--- DATA EXCERPTS Enclosed Below ---

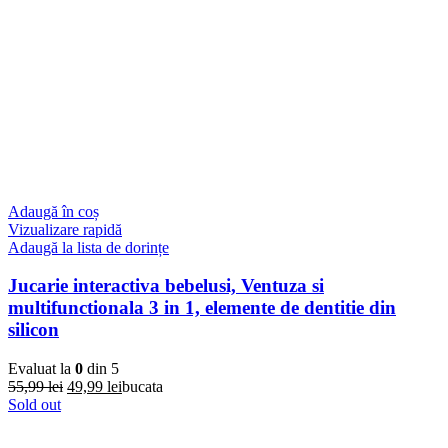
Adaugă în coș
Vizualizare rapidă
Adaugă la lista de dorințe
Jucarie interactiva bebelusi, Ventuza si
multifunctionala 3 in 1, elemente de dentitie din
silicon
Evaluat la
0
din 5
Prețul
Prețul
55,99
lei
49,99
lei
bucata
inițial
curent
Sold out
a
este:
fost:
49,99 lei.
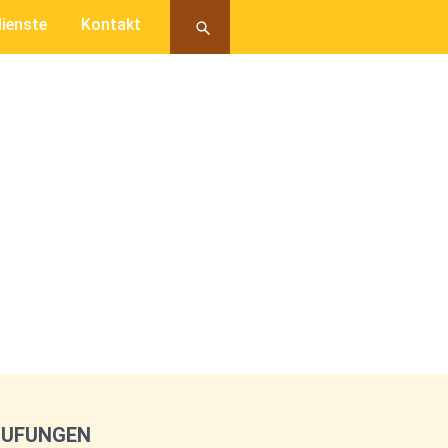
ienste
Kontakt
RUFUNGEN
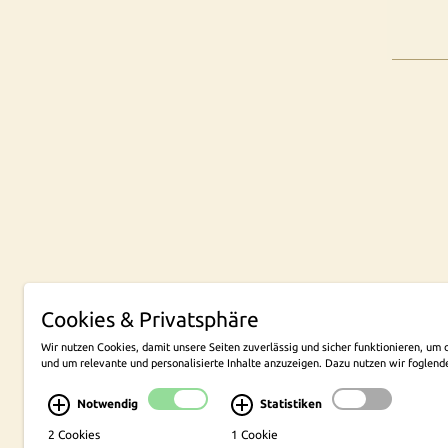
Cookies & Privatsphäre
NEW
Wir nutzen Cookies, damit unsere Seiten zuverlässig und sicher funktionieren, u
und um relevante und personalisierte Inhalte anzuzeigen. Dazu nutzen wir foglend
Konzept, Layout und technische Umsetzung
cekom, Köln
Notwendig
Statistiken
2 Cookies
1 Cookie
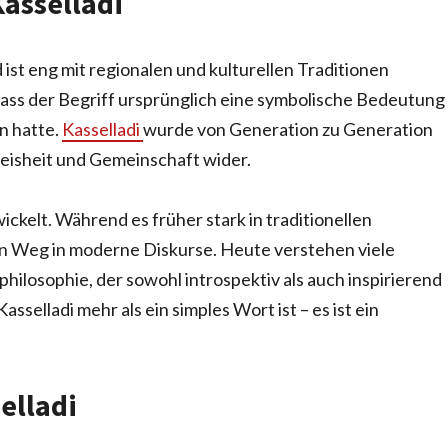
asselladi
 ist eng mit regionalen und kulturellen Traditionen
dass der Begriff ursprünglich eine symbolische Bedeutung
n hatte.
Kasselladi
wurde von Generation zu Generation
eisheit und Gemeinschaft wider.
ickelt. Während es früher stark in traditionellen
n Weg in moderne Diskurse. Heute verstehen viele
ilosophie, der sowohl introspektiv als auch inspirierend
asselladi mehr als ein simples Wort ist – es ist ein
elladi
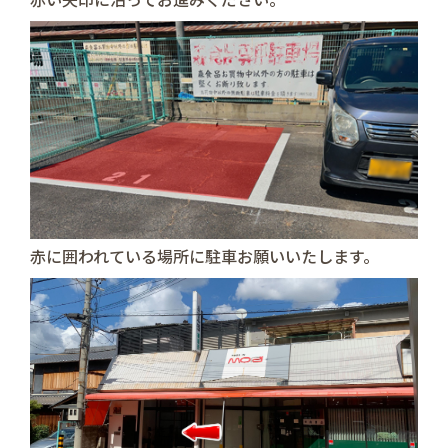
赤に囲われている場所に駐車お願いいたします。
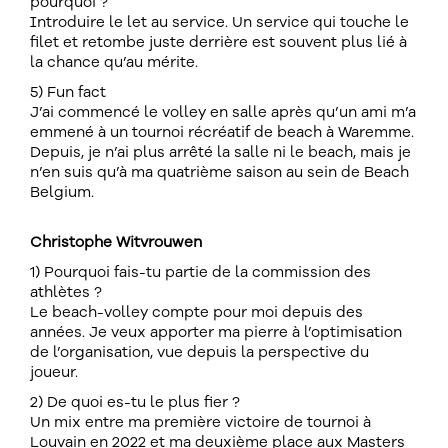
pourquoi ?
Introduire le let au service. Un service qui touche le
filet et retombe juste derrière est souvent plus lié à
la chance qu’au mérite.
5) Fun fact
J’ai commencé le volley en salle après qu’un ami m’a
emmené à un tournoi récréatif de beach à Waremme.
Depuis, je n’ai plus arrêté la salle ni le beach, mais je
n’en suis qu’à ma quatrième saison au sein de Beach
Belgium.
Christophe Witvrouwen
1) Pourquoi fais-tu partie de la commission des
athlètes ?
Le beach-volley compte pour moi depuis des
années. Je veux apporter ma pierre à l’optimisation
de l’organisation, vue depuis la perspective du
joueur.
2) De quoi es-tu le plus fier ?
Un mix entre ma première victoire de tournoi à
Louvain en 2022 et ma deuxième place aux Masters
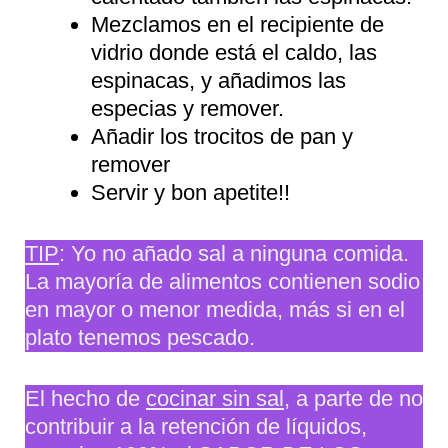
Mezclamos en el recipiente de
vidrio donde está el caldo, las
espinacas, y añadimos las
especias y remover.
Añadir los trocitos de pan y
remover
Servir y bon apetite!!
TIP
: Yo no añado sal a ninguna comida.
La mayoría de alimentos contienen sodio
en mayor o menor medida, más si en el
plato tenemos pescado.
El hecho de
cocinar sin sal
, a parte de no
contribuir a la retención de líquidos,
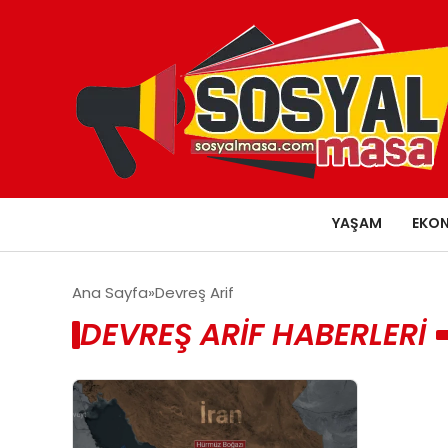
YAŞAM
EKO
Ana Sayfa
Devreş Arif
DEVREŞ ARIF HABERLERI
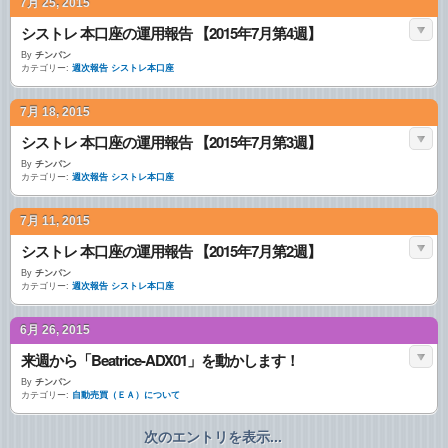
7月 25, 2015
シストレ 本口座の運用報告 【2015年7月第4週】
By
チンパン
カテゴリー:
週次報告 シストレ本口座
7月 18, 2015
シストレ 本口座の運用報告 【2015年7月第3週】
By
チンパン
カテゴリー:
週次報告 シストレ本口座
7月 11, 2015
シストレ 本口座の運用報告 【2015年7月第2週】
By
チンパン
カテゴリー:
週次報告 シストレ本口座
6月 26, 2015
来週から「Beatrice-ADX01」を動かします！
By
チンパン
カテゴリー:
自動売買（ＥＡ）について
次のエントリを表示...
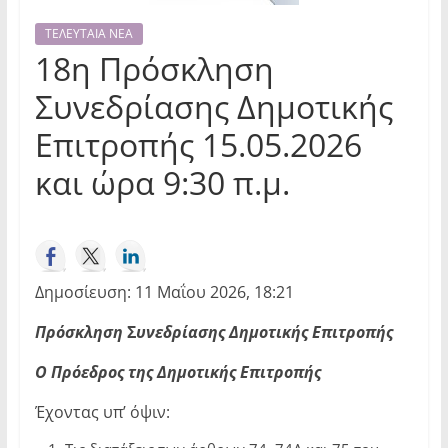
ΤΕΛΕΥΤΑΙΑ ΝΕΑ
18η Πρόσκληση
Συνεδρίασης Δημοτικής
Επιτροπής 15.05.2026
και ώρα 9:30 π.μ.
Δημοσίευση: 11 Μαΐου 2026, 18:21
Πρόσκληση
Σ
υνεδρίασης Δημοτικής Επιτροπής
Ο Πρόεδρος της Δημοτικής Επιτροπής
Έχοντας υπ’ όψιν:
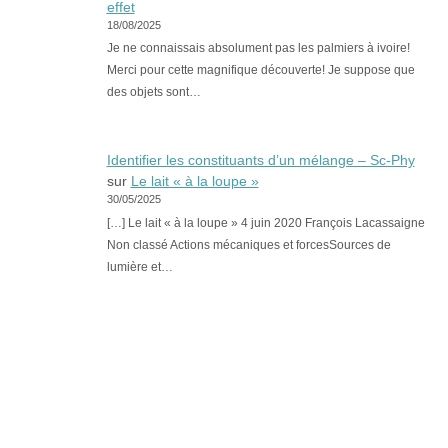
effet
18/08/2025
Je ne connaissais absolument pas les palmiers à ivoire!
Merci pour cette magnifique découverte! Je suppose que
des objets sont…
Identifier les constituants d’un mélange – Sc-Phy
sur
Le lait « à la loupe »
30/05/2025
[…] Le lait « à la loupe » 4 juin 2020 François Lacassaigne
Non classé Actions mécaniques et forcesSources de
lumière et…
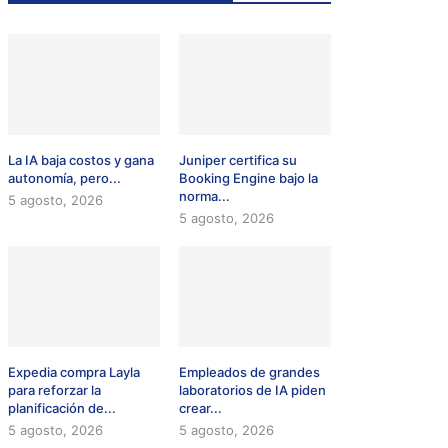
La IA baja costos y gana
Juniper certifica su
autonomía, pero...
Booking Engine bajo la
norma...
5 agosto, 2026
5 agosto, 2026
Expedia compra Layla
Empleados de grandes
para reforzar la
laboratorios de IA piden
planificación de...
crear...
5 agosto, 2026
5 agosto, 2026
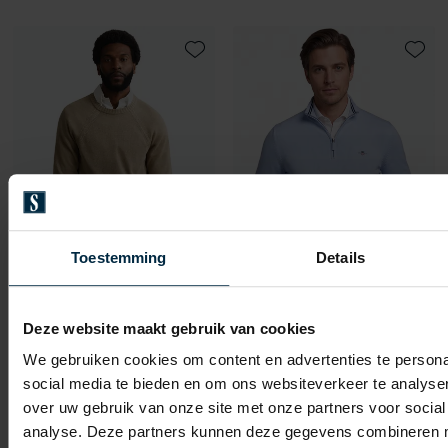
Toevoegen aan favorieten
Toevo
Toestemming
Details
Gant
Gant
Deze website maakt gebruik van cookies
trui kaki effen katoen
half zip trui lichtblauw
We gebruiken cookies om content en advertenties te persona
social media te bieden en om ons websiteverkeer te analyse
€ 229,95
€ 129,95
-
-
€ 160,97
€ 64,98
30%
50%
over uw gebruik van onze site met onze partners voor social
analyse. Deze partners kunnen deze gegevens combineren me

--- End of Enclosed DATA EXCERPTS ---

**EXERCISE:**
Which of the lines above include the word "Επιτροπής"? Copy each of them.

**REPLY:**
Επιτροπής 15.05.2026
υνεδρίασης Δημοτικής Επιτροπής
Ο Πρόεδρος της Δημοτικής Επιτροπής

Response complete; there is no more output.